Government Information in Canada/Information gouvernementale au Canada, Volume 3, number/numéro 1 (summer/été 1996)

Which Database and Which Estimates for Forecasting Economic Performance? 1

Isabel B. Anderson 2
Economist


Forecasts of economic performance depend upon estimates of Gross Domestic Product (GDP), but different statistical agencies have different ways of measuring the components that go into making the estimates. This paper uses the Bank of Montreal's mid-year regional outlook for Canada and Saskatchewan to illustrate how the Saskatchewan economy may be growing at twice the Canadian rate, or at half, or at two-thirds, depending upon which set of estimates of real output is used: those prepared by the Saskatchewan Bureau of Statistics or those prepared by Statistics Canada, and of the latter, whether factor cost or market price estimates are used.

This paper shows that there is really no way of reconciling differences in the estimates of Saskatchewan's GDP by the federal and provincial statistical agencies short of doing them again, independently. Even then it is not clear how much difference that would make. There is also no way, therefore, of reconciling what can be markedly different forecasts of economic performance. Nevertheless, with other economic statistics at hand, it becomes possible to interpret the forecasts more effectively.
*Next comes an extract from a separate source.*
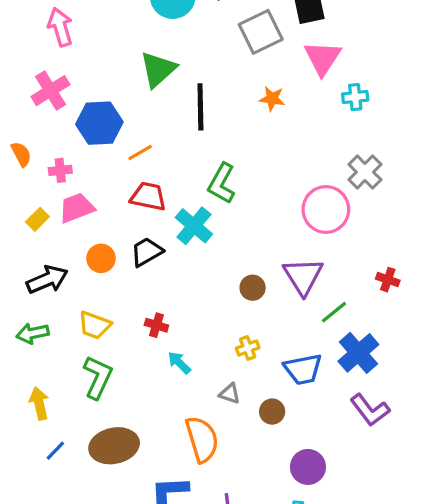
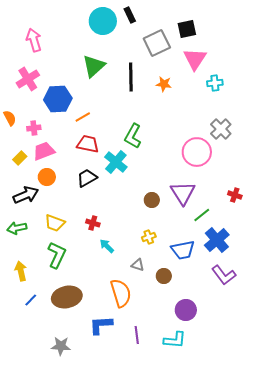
black line: (200, 107) -> (131, 77), moved
orange circle: (101, 258) -> (47, 177), moved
Les prévisions portant sur les résultats économiques dépendent des estimations du Produit intérieur brut (PIB), mais différents organismes qui oeuvrent dans le domaine statistique utilisent différentes méthodes pour mesurer les éléments qui interviennent dans l'élaboration de ces estimations. Cet article fait appel aux prévisions régionales que la Banque de Montréal publie tous les six mois pour le Canada et la Saskatchewan, afin d'illustrer la façon dont l'économie de la province peut croître à un taux égal à deux fois celui du Canada, ou encore à la moitié ou aux deux-tiers du taux national, selon les données estimatives de la production réelle que l'on utilise--celles préparées par le Bureau de la statistique de la Saskatchewan, ou celles de Statistique Canada. Dans ce dernier cas, on utilise les estimations fondées sur le coût des facteurs, ou sur le prix du marché.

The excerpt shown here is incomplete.